H. Milton Stewart School of Industrial and Systems Engineering, Georgia Institute of Technology, Atlanta, GA 30332.
Department of Statistics and Actuarial Science, University of Waterloo, Waterloo, ON N2L 3G1, Canada.
Proc Natl Acad Sci U S A. 2021 Apr 13;118(15). doi: 10.1073/pnas.2020397118.
Parameter estimation for nonlinear dynamic system models, represented by ordinary differential equations (ODEs), using noisy and sparse data, is a vital task in many fields. We propose a fast and accurate method, manifold-constrained Gaussian process inference (MAGI), for this task.

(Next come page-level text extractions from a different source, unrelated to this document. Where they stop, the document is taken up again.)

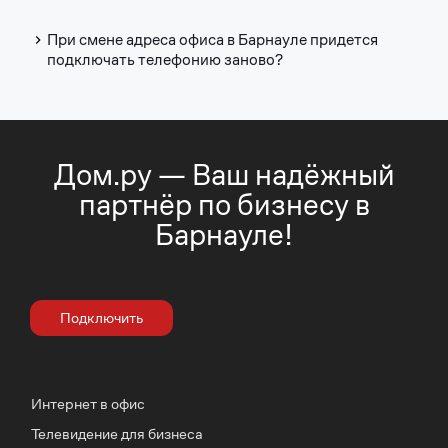
При смене адреса офиса в Барнауле придется
подключать телефонию заново?
Дом.ру — Ваш надёжный
партнёр по бизнесу в
Барнауле!
Подключить
Интернет в офис
Телевидение для бизнеса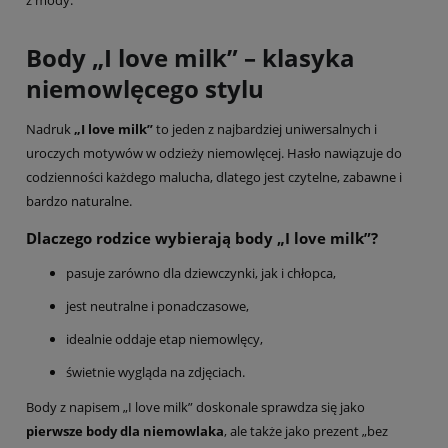
Body „I love milk” – klasyka
niemowlęcego stylu
Nadruk
„I love milk”
to jeden z najbardziej uniwersalnych i
uroczych motywów w odzieży niemowlęcej. Hasło nawiązuje do
codzienności każdego malucha, dlatego jest czytelne, zabawne i
bardzo naturalne.
Dlaczego rodzice wybierają body „I love milk”?
pasuje zarówno dla dziewczynki, jak i chłopca,
jest neutralne i ponadczasowe,
idealnie oddaje etap niemowlęcy,
świetnie wygląda na zdjęciach.
Body z napisem „I love milk” doskonale sprawdza się jako
pierwsze body dla niemowlaka
, ale także jako prezent „bez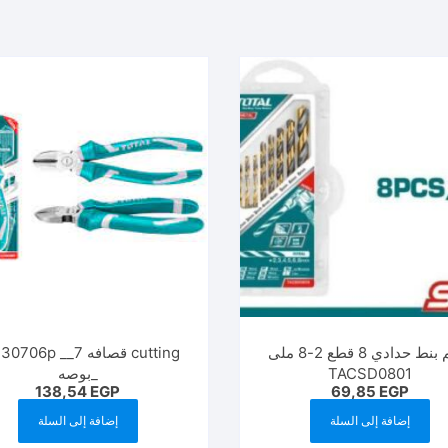
طقم بنط حدادي 8 قطع 2-8 ملى
cutting قصافه 706p __7
TACSD0801
_بوصه
138,54
EGP
69,85
EGP
إضافة إلى السلة
إضافة إلى السلة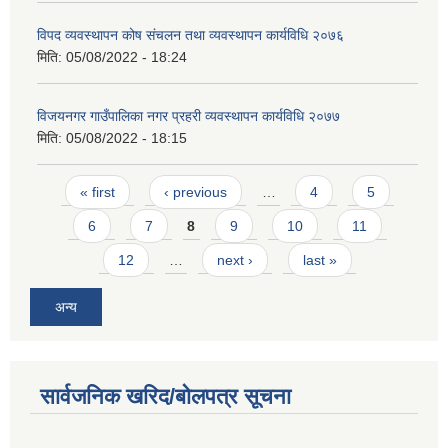
विपद व्यवस्थापन कोष संचलन तथा व्यवस्थापन कार्यविधि २०७६
मिति:
05/08/2022 - 18:24
विजयनगर गाउँपालिका नगर प्रहरी व्यवस्थापन कार्यविधि २०७७
मिति:
05/08/2022 - 18:15
Pages
« first
‹ previous
…
4
5
6
7
8
9
10
11
12
…
next ›
last »
अन्य
सार्वजनिक खरिद/बोलपत्र सूचना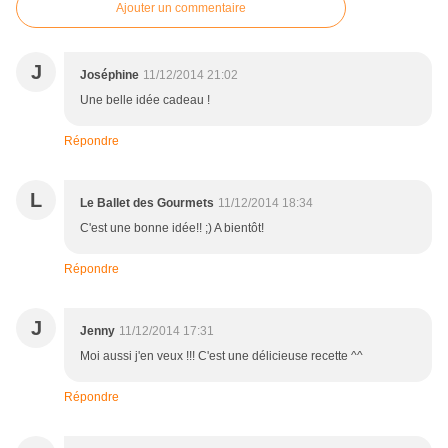
Ajouter un commentaire
J
Joséphine
11/12/2014 21:02
Une belle idée cadeau !
Répondre
L
Le Ballet des Gourmets
11/12/2014 18:34
C'est une bonne idée!! ;) A bientôt!
Répondre
J
Jenny
11/12/2014 17:31
Moi aussi j'en veux !!! C'est une délicieuse recette ^^
Répondre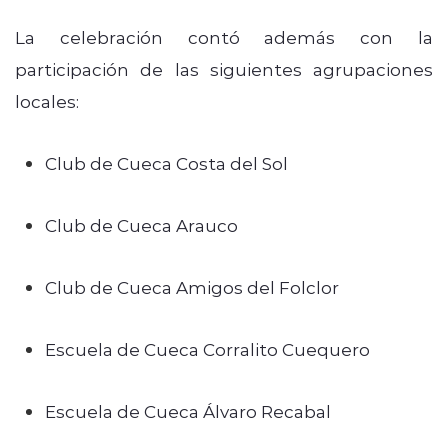
La celebración contó además con la
participación de las siguientes agrupaciones
locales:
Club de Cueca Costa del Sol
Club de Cueca Arauco
Club de Cueca Amigos del Folclor
Escuela de Cueca Corralito Cuequero
Escuela de Cueca Álvaro Recabal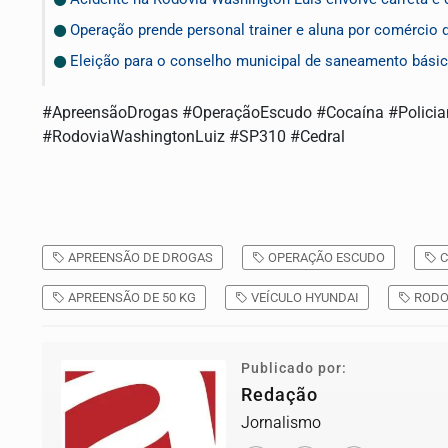
Operação prende personal trainer e aluna por comércio 
Eleição para o conselho municipal de saneamento bási
#ApreensãoDrogas #OperaçãoEscudo #Cocaína #Policia
#RodoviaWashingtonLuiz #SP310 #Cedral
APREENSÃO DE DROGAS
OPERAÇÃO ESCUDO
C
APREENSÃO DE 50 KG
VEÍCULO HYUNDAI
RODO
Publicado por:
Redação
Jornalismo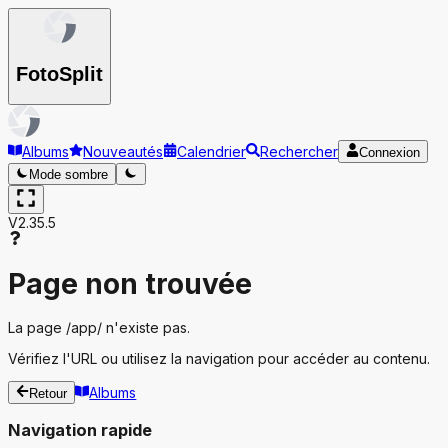
Foto
Split
Albums
Nouveautés
Calendrier
Rechercher
Connexion
Mode sombre
V2.35.5
Page non trouvée
La page
/app/
n'existe pas.
Vérifiez l'URL ou utilisez la navigation pour accéder au contenu.
Albums
Retour
Navigation rapide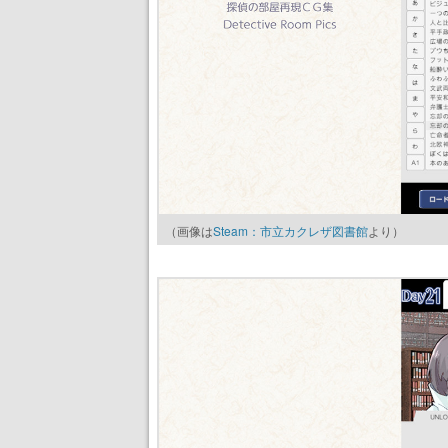
（画像は
Steam：市立カクレザ図書館
より）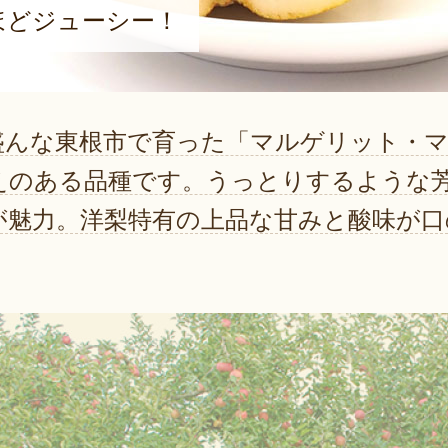
ほどジューシー！
盛んな東根市で育った「マルゲリット・マ
えのある品種です。うっとりするような
が魅力。洋梨特有の上品な甘みと酸味が口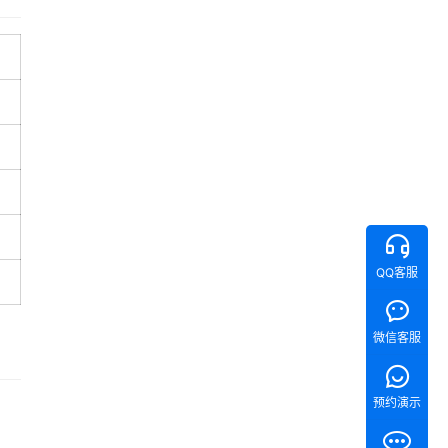
QQ客服
微信客服
预约演示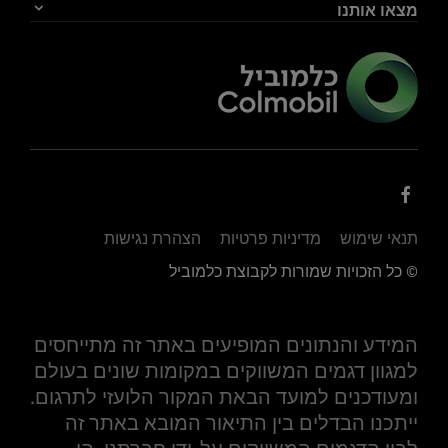
מצאו אותנו
תנאי שימוש
מדיניות פרטיות
הצהרת נגישות
© כל הזכויות שמורות לקבוצת כלמוביל
המידע והנתונים המופיעים באתר זה מתייחסים
למגוון דגמים המשווקים במקומות שונים בעולם
ומעודכנים למועד הבאת המקור הלועזי לתרגום.
ייתכנו הבדלים בין התיאור המובא באתר זה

MAGI uses a Gaussian process model over time series data, explicitly conditioned on the manifold constraint that derivatives of the Gaussian process must satisfy the ODE system. By doing so, we completely bypass the need for numerical integration and achieve substantial savings in computational time. MAGI is also suitable for inference with unobserved system components, which often occur in real experiments. MAGI is distinct from existing approaches as we provide a principled statistical construction under a Bayesian framework, which incorporates the ODE system through the manifold constraint. We demonstrate the accuracy and speed of MAGI using realistic examples based on physical experiments.
利用噪声和稀疏数据对通过常微分方程(ODE)表示的非线性动态系统模型进行参数估计,在许多领域都是一项至关重要的任务。我们为此提出了一种快速而精确的方法,即流形约束高斯过程推断(MAGI)。MAGI 使用时间序列数据上的高斯过程模型,明确地受到高斯过程的导数必须满足 ODE 系统的流形约束。通过这种方式,我们完全避免了数值积分的需要,并在计算时间上实现了显著的节省。MAGI 也适用于存在未观测系统组件的推断,这种情况在实际实验中经常出现。MAGI 与现有方法不同,因为我们在贝叶斯框架下提供了一种有原则的统计构建,通过流形约束将 ODE 系统纳入其中。我们使用基于物理实验的实际示例展示了 MAGI 的准确性和速度。